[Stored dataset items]
------------

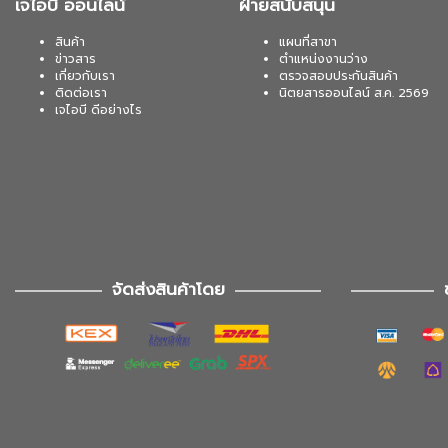
เจไอบี ออนไลน์
ฝ่ายสนับสนุน
สินค้า
แผนที่สาขา
ข่าวสาร
ตำแหน่งงานว่าง
เกี่ยวกับเรา
ตรวจสอบประกันสินค้า
ติดต่อเรา
นิตยสารออนไลน์ ส.ค. 2569
เจไอบี ดีอย่างไร
จัดส่งสินค้าโดย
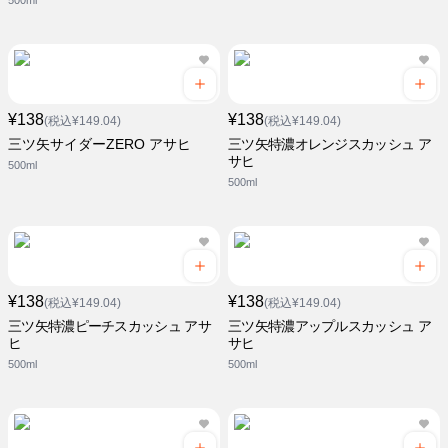
500ml
¥138
¥138
(税込¥149.04)
(税込¥149.04)
三ツ矢サイダーZERO アサヒ
三ツ矢特濃オレンジスカッシュ ア
サヒ
500ml
500ml
¥138
¥138
(税込¥149.04)
(税込¥149.04)
三ツ矢特濃ピーチスカッシュ アサ
三ツ矢特濃アップルスカッシュ ア
ヒ
サヒ
500ml
500ml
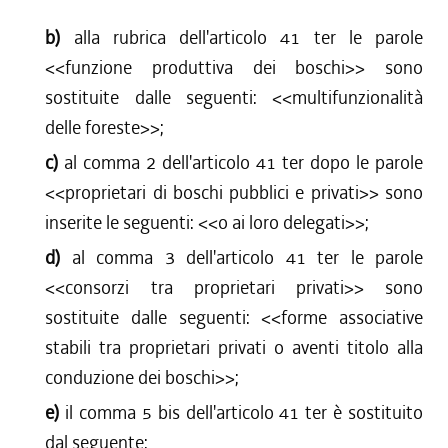
b)
alla rubrica dell'articolo 41 ter le parole
<<
funzione produttiva dei boschi
>> sono
sostituite dalle seguenti: <<
multifunzionalità
delle foreste
>>;
c)
al comma 2 dell'articolo 41 ter dopo le parole
<<
proprietari di boschi pubblici e privati
>> sono
inserite le seguenti: <<
o ai loro delegati
>>;
d)
al comma 3 dell'articolo 41 ter le parole
<<
consorzi tra proprietari privati
>> sono
sostituite dalle seguenti: <<
forme associative
stabili tra proprietari privati o aventi titolo alla
conduzione dei boschi
>>;
e)
il comma 5 bis dell'articolo 41 ter è sostituito
dal seguente:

------------

■ **WHAT YOU HAVE TO DO**
Without the pictures, restate all the entries above exactly.

■ **SOLUTION BELOW**
เจไอบี ออนไลน์
ฝ่ายสนับสนุน
สินค้า
แผนที่สาขา
ข่าวสาร
ตำแหน่งงานว่าง
เกี่ยวกับเรา
ตรวจสอบประกันสินค้า
ติดต่อเรา
นิตยสารออนไลน์ ส.ค. 2569
เจไอบี ดีอย่างไร
จัดส่งสินค้าโดย
500ml
¥138
¥138
(税込¥149.04)
(税込¥149.04)
三ツ矢サイダーZERO アサヒ
三ツ矢特濃オレンジスカッシュ ア
サヒ
500ml
500ml
¥138
¥138
(税込¥149.04)
(税込¥149.04)
三ツ矢特濃ピーチスカッシュ アサ
三ツ矢特濃アップルスカッシュ ア
ヒ
サヒ
500ml
500ml
b)
alla rubrica dell'articolo 41 ter le parole
<<
funzione produttiva dei boschi
>> sono
sostituite dalle seguenti: <<
multifunzionalità
delle foreste
>>;
c)
al comma 2 dell'articolo 41 ter dopo le parole
<<
proprietari di boschi pubblici e privati
>> sono
inserite le seguenti: <<
o ai loro delegati
>>;
d)
al comma 3 dell'articolo 41 ter le parole
<<
consorzi tra proprietari privati
>> sono
sostituite dalle seguenti: <<
forme associative
stabili tra proprietari privati o aventi titolo alla
conduzione dei boschi
>>;
e)
il comma 5 bis dell'articolo 41 ter è sostituito
dal seguente:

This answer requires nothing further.